Sorry to revive an oldish thread, but Mediterranean 2002 has only just been added here. Am I right in thinking the question should be to prove that: $\frac {a}{b^2 + 1} + \frac {b}{c^2 + 1} + \frac {c}{a^2 + 1} \geq \frac {3}{4}(a\sqrt {a} + b\sqrt {b} + c\sqrt {c})^2$ .....with the bracket on the right SQUARED ?? Also I don't think KapioPulsar's last stage is completely correct: KapioPulsar wrote: $\frac {1}{3} \geq a^2b^2 + b^2c^2 + c^2a^2 $ and meacause $a^2 + b^2 + c^2 = 1$ "easy " we get that $\frac {1}{2}((a^2 - b^2)^2 + (b^2 - c^2)^2 + (c^2 - a^2)^2) \geq 0$ This shows that $a^2b^2 + b^2c^2 + c^2a^2 \leq a^4+b^4+c^4 \geq 1/3$ which is not the same as showing what you want, i.e. that $a^2b^2 + b^2c^2 + c^2a^2 \leq 1/3$ It seems clearer to say $a^2b^2 + b^2c^2 + c^2a^2 \leq 1/3(a^2+b^2+c^2)^2 = 1/3$

Merlinaeus wrote: Sorry to revive an oldish thread, but Mediterranean 2002 has only just been added here.
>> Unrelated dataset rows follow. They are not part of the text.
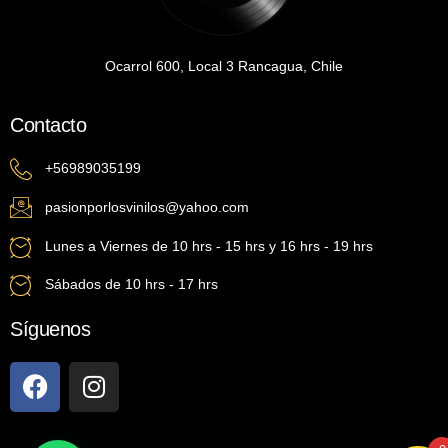
Ocarrol 600, Local 3 Rancagua, Chile
Contacto
+56989035199
pasionporlosvinilos@yahoo.com
Lunes a Viernes de 10 hrs - 15 hrs y 16 hrs - 19 hrs
Sábados de 10 hrs - 17 hrs
Síguenos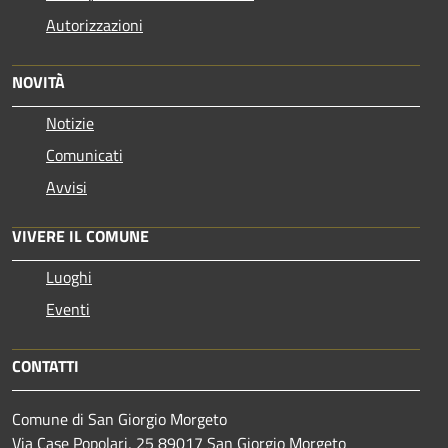
Autorizzazioni
NOVITÀ
Notizie
Comunicati
Avvisi
VIVERE IL COMUNE
Luoghi
Eventi
CONTATTI
Comune di San Giorgio Morgeto
Via Case Popolari, 25 89017 San Giorgio Morgeto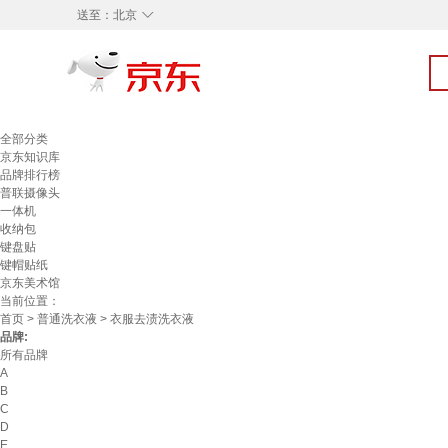
◇
送至：
北京
全部分类
京东知识库
品牌排行榜
普联摄像头
一体机
收纳包
键盘贴
键帽贴纸
京东美术馆
当前位置：
首页
>
普通洗衣液
> 衣服去渍洗衣液
品牌:
所有品牌
A
B
C
D
E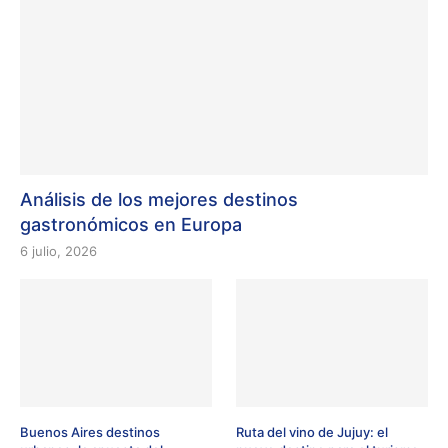
Análisis de los mejores destinos
gastronómicos en Europa
6 julio, 2026
Buenos Aires destinos
Ruta del vino de Jujuy: el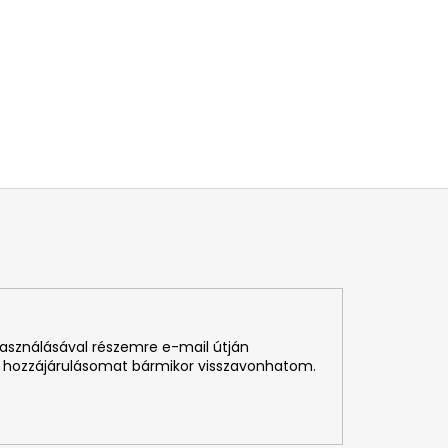
használásával részemre e-mail útján
 hozzájárulásomat bármikor visszavonhatom.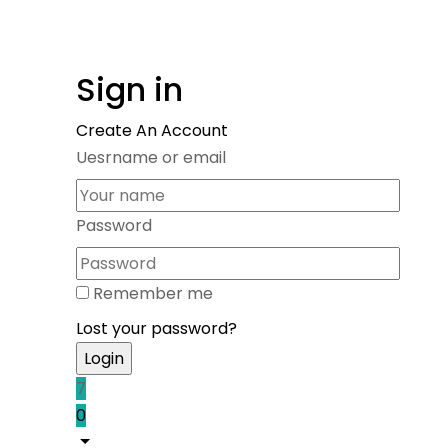
Sign in
Create An Account
Uesrname or email
Password
Remember me
Lost your password?
7
0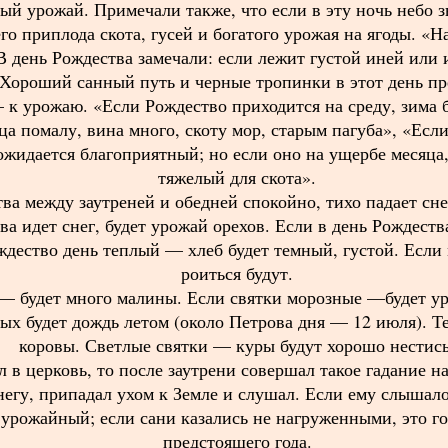
ый урожай. Примечали также, что если в эту ночь небо 
го приплода скота, гусей и богатого урожая на ягоды. «Н
 день Рождества замечали: если лежит густой иней или 
. Хороший санный путь и черные тропинки в этот день п
к урожаю. «Если Рождество приходится на среду, зима б
ца помалу, вина много, скоту мор, старым пагуба», «Есл
ожидается благоприятный; но если оно на ущербе месяца,
тяжелый для скота».
тва между заутреней и обедней спокойно, тихо падает сн
ва идет снег, будет урожай орехов. Если в день Рождеств
ждество день теплый — хлеб будет темный, густой. Есл
роиться будут.
г — будет много малины. Если святки морозные —будет ур
вых будет дождь летом (около Петрова дня — 12 июля). 
коровы. Светлые святки — куры будут хорошо нестись
л в церковь, то после заутрени совершал такое гадание н
негу, припадал ухом к Земле и слушал. Если ему слышалос
 урожайный; если сани казались не нагруженными, это г
предстоящего года.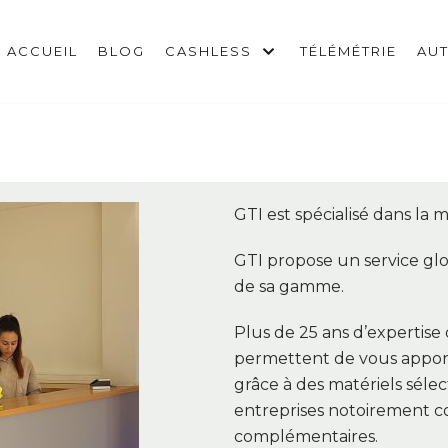
ACCUEIL
BLOG
CASHLESS
TÉLÉMÉTRIE
AU
GTI est spécialisé dans la m
GTI propose un service glo
de sa gamme.
Plus de 25 ans d’expertis
permettent de vous apporte
grâce à des matériels sélec
entreprises notoirement 
complémentaires.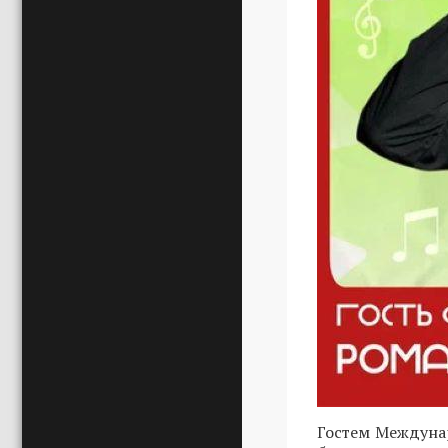
Гостем Междунар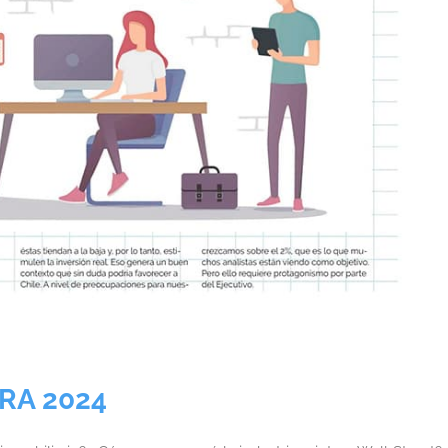
RA 2024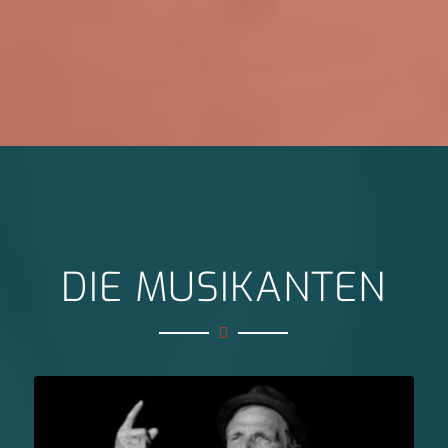
DIE MUSIKANTEN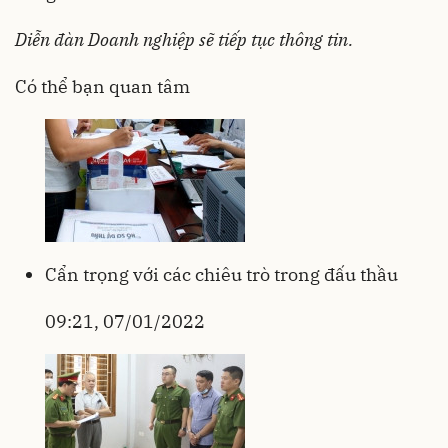
Diễn đàn Doanh nghiệp sẽ tiếp tục thông tin.
Có thể bạn quan tâm
Cẩn trọng với các chiêu trò trong đấu thầu
09:21, 07/01/2022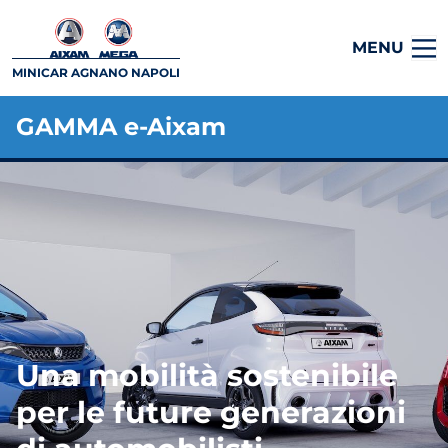
MENU
MINICAR AGNANO NAPOLI
GAMMA e-Aixam
Una mobilità sostenibile
per le future generazioni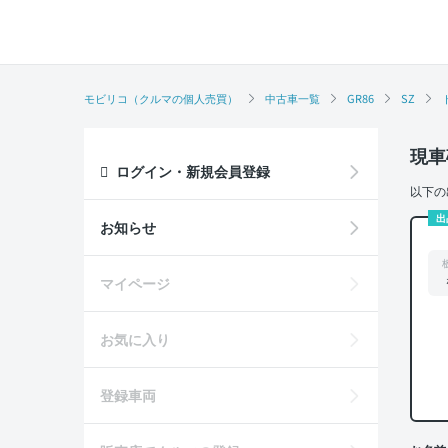
モビリコ（クルマの個人売買）
中古車一覧
GR86
SZ
現車
ログイン・新規会員登録
以下の
出
お知らせ
マイページ
お気に入り
登録車両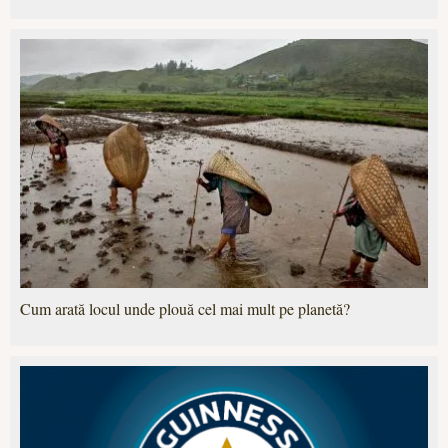
Cum arată locul unde plouă cel mai mult pe planetă?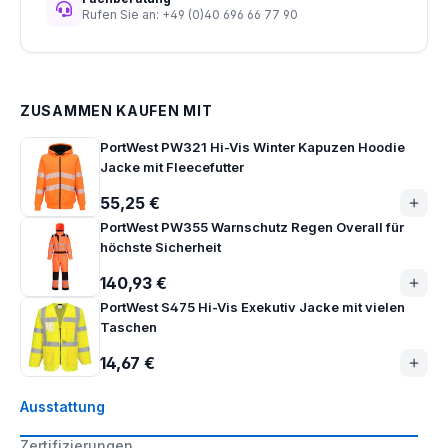
Rufen Sie an: +49 (0)40 696 66 77 90
ZUSAMMEN KAUFEN MIT
PortWest PW321 Hi-Vis Winter Kapuzen Hoodie
Jacke mit Fleecefutter
55,25 €
PortWest PW355 Warnschutz Regen Overall für
höchste Sicherheit
140,93 €
PortWest S475 Hi-Vis Exekutiv Jacke mit vielen
Taschen
14,67 €
Ausstattung
Zertifizierungen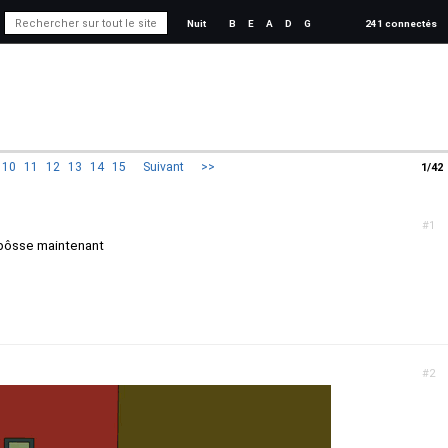
Nuit
B
E
A
D
G
241 connectés
10
11
12
13
14
15
Suivant
>>
1/42
#1
e pôsse maintenant
#2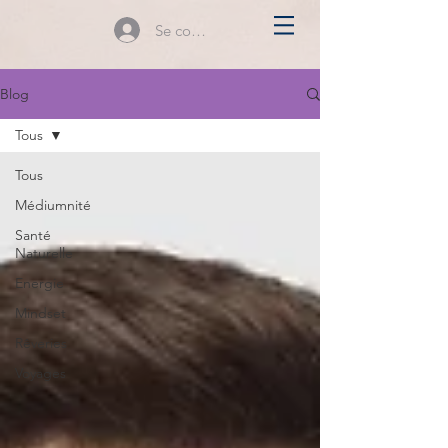
Se connecter
Blog
Tous
Tous
Médiumnité
Santé
Naturelle
Energie
Mindset
Rêveries
Voyages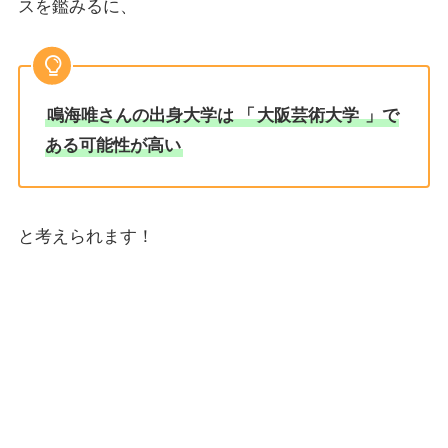
スを鑑みるに、
鳴海唯さんの出身大学は
「
大阪芸術大学
」で
ある可能性が高い
と考えられます！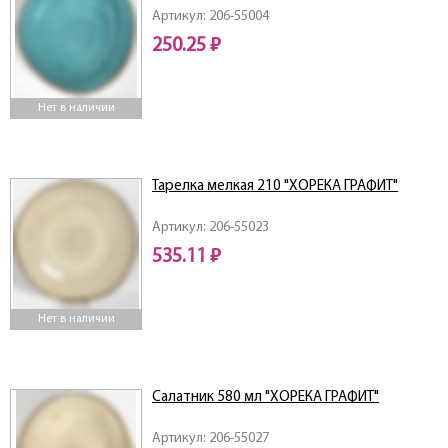
Артикул: 206-55004
250.25 ₽
Нет в наличии
Тарелка мелкая 210 "ХОРЕКА ГРАФИТ"
Артикул: 206-55023
535.11 ₽
Нет в наличии
Салатник 580 мл "ХОРЕКА ГРАФИТ"
Артикул: 206-55027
Am I right in thinking the question should be to prove that: $\frac {a}{b^2 + 1} + \frac {b}{c^2 + 1} + \frac {c}{a^2 + 1} \geq \frac {3}{4}(a\sqrt {a} + b\sqrt {b} + c\sqrt {c})^2$ .....with the bracket on the right SQUARED ?? Also I don't think KapioPulsar's last stage is correct: KapioPulsar wrote: $\frac {1}{3} \geq a^2b^2 + b^2c^2 + c^2a^2 $ and meacause $a^2 + b^2 + c^2 = 1$ "easy " we get that $\frac {1}{2}((a^2 - b^2)^2 + (b^2 - c^2)^2 + (c^2 - a^2)^2) \geq 0$ This shows that $a^2b^2 + b^2c^2 + c^2a^2 \leq a^4+b^4+c^4 \geq 1/3$ which is not the same as showing what you want, i.e. that $a^2b^2 + b^2c^2 + c^2a^2 \leq 1/3$ Thanks for correction. Edited.